§ Dataset entries:
::::::::

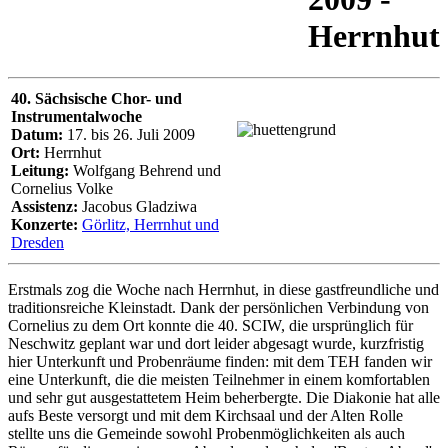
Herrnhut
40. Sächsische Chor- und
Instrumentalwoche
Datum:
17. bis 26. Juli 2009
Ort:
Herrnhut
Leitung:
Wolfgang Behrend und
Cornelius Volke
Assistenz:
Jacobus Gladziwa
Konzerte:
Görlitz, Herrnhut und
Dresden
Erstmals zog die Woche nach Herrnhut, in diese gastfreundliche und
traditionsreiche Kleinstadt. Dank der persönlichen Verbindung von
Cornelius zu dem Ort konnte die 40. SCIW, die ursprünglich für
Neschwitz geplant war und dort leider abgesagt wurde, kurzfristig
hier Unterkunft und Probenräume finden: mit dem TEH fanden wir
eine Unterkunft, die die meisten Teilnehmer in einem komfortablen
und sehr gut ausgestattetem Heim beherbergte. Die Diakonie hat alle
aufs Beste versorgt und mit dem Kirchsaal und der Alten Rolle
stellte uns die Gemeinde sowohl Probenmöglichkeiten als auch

::::::::

Lines from the one containing "Görlitz, Herrnhut und" to the last line above, both included: copy these exactly and write nothing else.

Görlitz, Herrnhut und
Dresden
Erstmals zog die Woche nach Herrnhut, in diese gastfreundliche und
traditionsreiche Kleinstadt. Dank der persönlichen Verbindung von
Cornelius zu dem Ort konnte die 40. SCIW, die ursprünglich für
Neschwitz geplant war und dort leider abgesagt wurde, kurzfristig
hier Unterkunft und Probenräume finden: mit dem TEH fanden wir
eine Unterkunft, die die meisten Teilnehmer in einem komfortablen
und sehr gut ausgestattetem Heim beherbergte. Die Diakonie hat alle
aufs Beste versorgt und mit dem Kirchsaal und der Alten Rolle
stellte uns die Gemeinde sowohl Probenmöglichkeiten als auch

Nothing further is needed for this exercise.